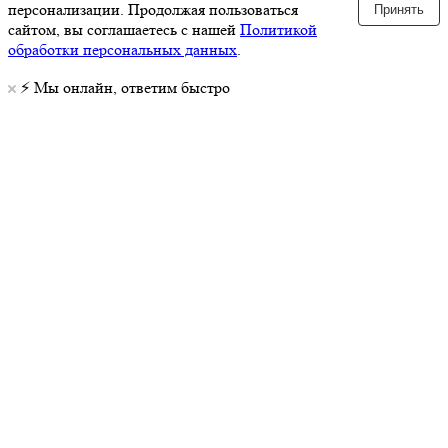
персонализации. Продолжая пользоваться
Принять
сайтом, вы соглашаетесь с нашей
Политикой
обработки персональных данных
.
⚡️ Мы онлайн, ответим быстро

### Work instructions
From the first line to the last, retype the data exactly, without images.

### Answer section
персонализации. Продолжая пользоваться
Принять
сайтом, вы соглашаетесь с нашей
Политикой
обработки персональных данных
.
⚡️ Мы онлайн, ответим быстро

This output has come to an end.